## [Requirement]
Work out how many lines of the data hold the string "internet", and reply with that number alone.

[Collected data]
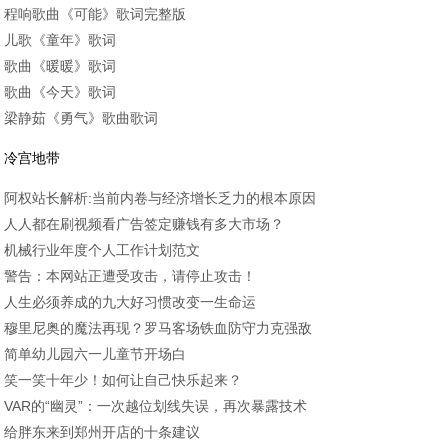
程响歌曲《可能》歌词完整版
儿歌《童年》歌词
歌曲《暖暖》歌词
歌曲《今天》歌词
梁静茹《勇气》歌曲歌词
冷宫地带
阿权站长解析:当前内卷与经济增长乏力的根本原因
人人都在刷视频看广告签定赚钱有多大市场？
机械行业年度个人工作计划范文
警告：本网站正遭受攻击，请停止攻击！
人生必须养成的九大好习惯改变一生命运
穆里尼奥的魔法再现？罗马客场铁血防守力克强敌
简单幼儿园六一儿童节开场白
笑一笑十年少！如何让自己快乐起来？
VAR的“幽灵”：一次越位划线失误，再次暴露技术
给胖东来到郑州开店的十条建议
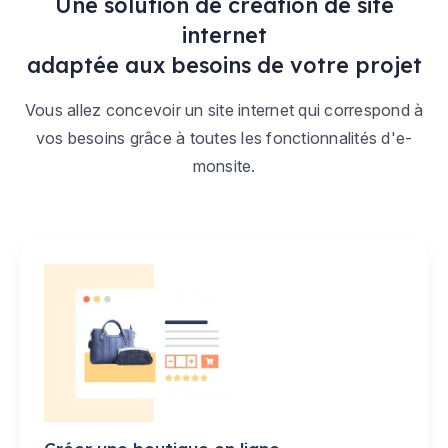
Une solution de création de site
internet
adaptée aux besoins de votre projet
Vous allez concevoir un site internet qui correspond à
vos besoins grâce à toutes les fonctionnalités d'e-
monsite.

## [Reply to the task]
2